+++ DATA SHOWN +++
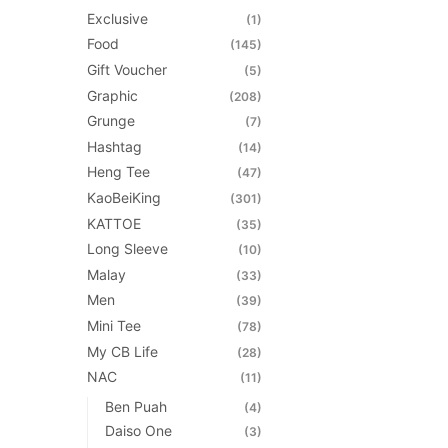
Exclusive
(1)
Food
(145)
Gift Voucher
(5)
Graphic
(208)
Grunge
(7)
Hashtag
(14)
Heng Tee
(47)
KaoBeiKing
(301)
KATTOE
(35)
Long Sleeve
(10)
Malay
(33)
Men
(39)
Mini Tee
(78)
My CB Life
(28)
NAC
(11)
Ben Puah
(4)
Daiso One
(3)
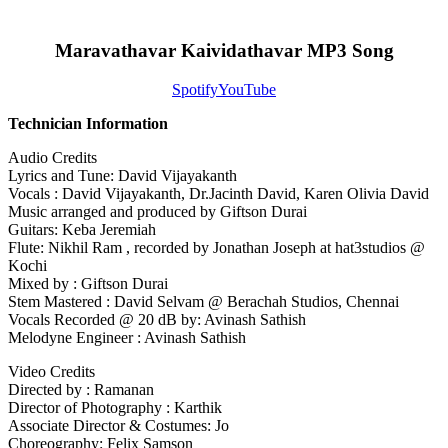
Maravathavar Kaividathavar MP3 Song
Spotify
YouTube
Technician Information
Audio Credits
Lyrics and Tune: David Vijayakanth
Vocals : David Vijayakanth, Dr.Jacinth David, Karen Olivia David
Music arranged and produced by Giftson Durai
Guitars: Keba Jeremiah
Flute: Nikhil Ram , recorded by Jonathan Joseph at hat3studios @
Kochi
Mixed by : Giftson Durai
Stem Mastered : David Selvam @ Berachah Studios, Chennai
Vocals Recorded @ 20 dB by: Avinash Sathish
Melodyne Engineer : Avinash Sathish
Video Credits
Directed by : Ramanan
Director of Photography : Karthik
Associate Director & Costumes: Jo
Choreography: Felix Samson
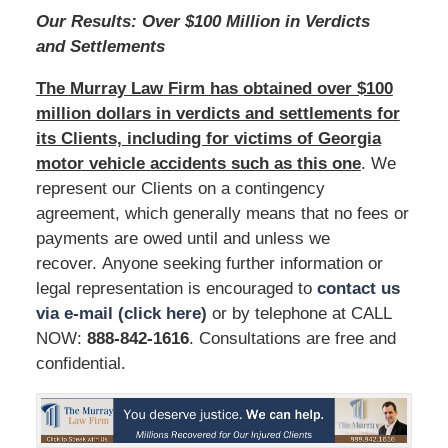
Our Results: Over $100 Million in Verdicts
and Settlements
The Murray Law Firm has obtained over $100
million dollars in verdicts and settlements for
its Clients, including for victims of Georgia
motor vehicle accidents such as this one
. We
represent our Clients on a contingency
agreement, which generally means that no fees or
payments are owed until and unless we
recover. Anyone seeking further information or
legal representation is encouraged to
contact us
via e-mail (click here)
or by telephone at CALL
NOW:
888-842-1616
. Consultations are free and
confidential.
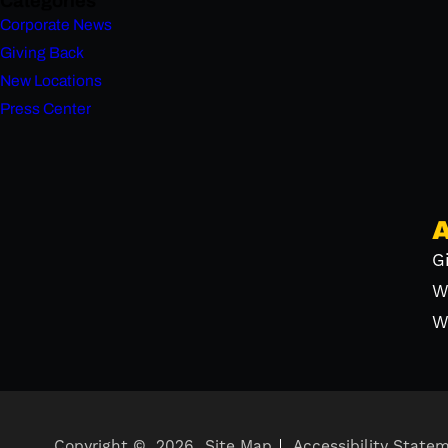
Categories
Corporate News
Giving Back
New Locations
Press Center
G
W
W
Copyright ©
2026
Site Map
Accessibility State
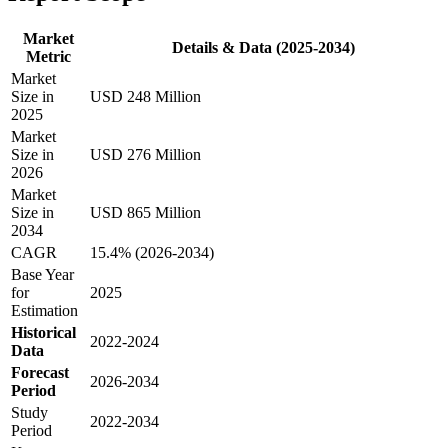
Market
Details & Data (2025-2034)
Metric
Market
Size in
USD 248 Million
2025
Market
Size in
USD 276 Million
2026
Market
Size in
USD 865 Million
2034
CAGR
15.4% (2026-2034)
Base Year
for
2025
Estimation
Historical
2022-2024
Data
Forecast
2026-2034
Period
Study
2022-2034
Period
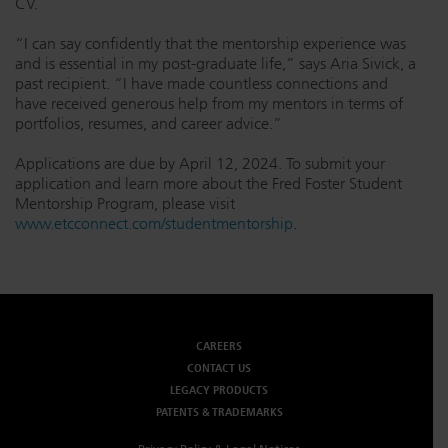
CV.
“I can say confidently that the mentorship experience was
and is essential in my post-graduate life,” says Aria Sivick, a
past recipient. “I have made countless connections and
have received generous help from my mentors in terms of
portfolios, resumes, and career advice.”
Applications are due by April 12, 2024. To submit your
application and learn more about the Fred Foster Student
Mentorship Program, please visit
www.etcconnect.com/studentmentorship
.
CAREERS
CONTACT US
LEGACY PRODUCTS
PATENTS & TRADEMARKS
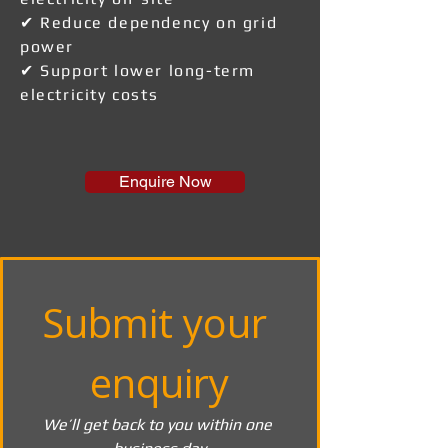
✔ Reduce dependency on grid
power
✔ Support lower long-term
electricity costs
Enquire Now
Submit your 
enquiry
We’ll get back to you within one 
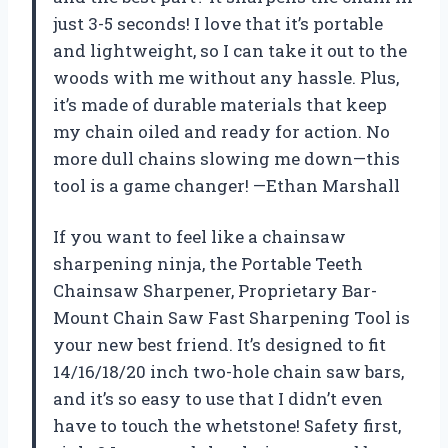
just 3-5 seconds! I love that it’s portable
and lightweight, so I can take it out to the
woods with me without any hassle. Plus,
it’s made of durable materials that keep
my chain oiled and ready for action. No
more dull chains slowing me down—this
tool is a game changer! —Ethan Marshall
If you want to feel like a chainsaw
sharpening ninja, the Portable Teeth
Chainsaw Sharpener, Proprietary Bar-
Mount Chain Saw Fast Sharpening Tool is
your new best friend. It’s designed to fit
14/16/18/20 inch two-hole chain saw bars,
and it’s so easy to use that I didn’t even
have to touch the whetstone! Safety first,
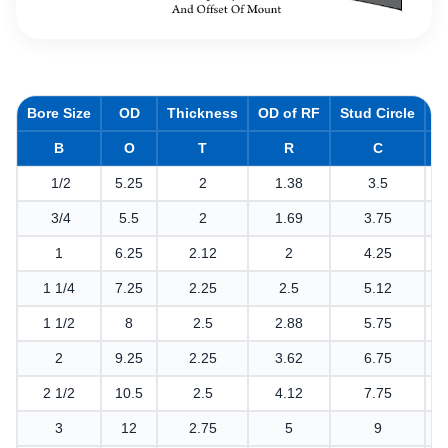
Bore Size
OD
Thickness
OD of RF
Stud Circle
H
B
O
T
R
C
1/2
5.25
2
1.38
3.5
3/4
5.5
2
1.69
3.75
1
6.25
2.12
2
4.25
1 1/4
7.25
2.25
2.5
5.12
1 1/2
8
2.5
2.88
5.75
2
9.25
2.25
3.62
6.75
2 1/2
10.5
2.5
4.12
7.75
3
12
2.75
5
9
+++
● **ABOUT THIS EXERCISE**
Set down the data again, exactly, without images.

● **RESULT FOR THIS EXERCISE**
Exclusive
(1)
Food
(145)
Gift Voucher
(5)
Graphic
(208)
Grunge
(7)
Hashtag
(14)
Heng Tee
(47)
KaoBeiKing
(301)
KATTOE
(35)
Long Sleeve
(10)
Malay
(33)
Men
(39)
Mini Tee
(78)
My CB Life
(28)
NAC
(11)
Ben Puah
(4)
Daiso One
(3)
Maravathavar Kaividathavar MP3 Song
Spotify
YouTube
Technician Information
Audio Credits
Lyrics and Tune: David Vijayakanth
Vocals : David Vijayakanth, Dr.Jacinth David, Karen Olivia David
Music arranged and produced by Giftson Durai
Guitars: Keba Jeremiah
Flute: Nikhil Ram , recorded by Jonathan Joseph at hat3studios @
Kochi
Mixed by : Giftson Durai
Stem Mastered : David Selvam @ Berachah Studios, Chennai
Vocals Recorded @ 20 dB by: Avinash Sathish
Melodyne Engineer : Avinash Sathish
Video Credits
Directed by : Ramanan
Director of Photography : Karthik
Associate Director & Costumes: Jo
Choreography: Felix Samson
Our Results: Over $100 Million in Verdicts
and Settlements
The Murray Law Firm has obtained over $100
million dollars in verdicts and settlements for
its Clients, including for victims of Georgia
motor vehicle accidents such as this one
. We
represent our Clients on a contingency
agreement, which generally means that no fees or
payments are owed until and unless we
recover. Anyone seeking further information or
legal representation is encouraged to
contact us
via e-mail (click here)
or by telephone at CALL
NOW:
888-842-1616
. Consultations are free and
confidential.
Categories
Corporate News
Giving Back
New Locations
Press Center
G
W
W
Copyright ©
2026
Site Map
Accessibility State
Market
Details & Data (2025-2034)
Metric
Market
Size in
USD 248 Million
2025
Market
Size in
USD 276 Million
2026
Market
Size in
USD 865 Million
2034
CAGR
15.4% (2026-2034)
Base Year
for
2025
Estimation
Historical
2022-2024
Data
Forecast
2026-2034
Period
Study
2022-2034
Period
CV.
“I can say confidently that the mentorship experience was
and is essential in my post-graduate life,” says Aria Sivick, a
past recipient. “I have made countless connections and
have received generous help from my mentors in terms of
portfolios, resumes, and career advice.”
Applications are due by April 12, 2024. To submit your
application and learn more about the Fred Foster Student
Mentorship Program, please visit
www.etcconnect.com/studentmentorship
.
CAREERS
CONTACT US
LEGACY PRODUCTS
PATENTS & TRADEMARKS
✔ Reduce dependency on grid
power
✔ Support lower long-term
electricity costs
Enquire Now
Submit your 
enquiry
We’ll get back to you within one 
just 3-5 seconds! I love that it’s portable
and lightweight, so I can take it out to the
woods with me without any hassle. Plus,
it’s made of durable materials that keep
my chain oiled and ready for action. No
more dull chains slowing me down—this
tool is a game changer! —Ethan Marshall
If you want to feel like a chainsaw
sharpening ninja, the Portable Teeth
Chainsaw Sharpener, Proprietary Bar-
Mount Chain Saw Fast Sharpening Tool is
your new best friend. It’s designed to fit
14/16/18/20 inch two-hole chain saw bars,
and it’s so easy to use that I didn’t even
have to touch the whetstone! Safety first,
Bore Size
OD
Thickness
OD of RF
Stud Circle
H
B
O
T
R
C
1/2
5.25
2
1.38
3.5
3/4
5.5
2
1.69
3.75
1
6.25
2.12
2
4.25
1 1/4
7.25
2.25
2.5
5.12
1 1/2
8
2.5
2.88
5.75
2
9.25
2.25
3.62
6.75
2 1/2
10.5
2.5
4.12
7.75
3
12
2.75
5
9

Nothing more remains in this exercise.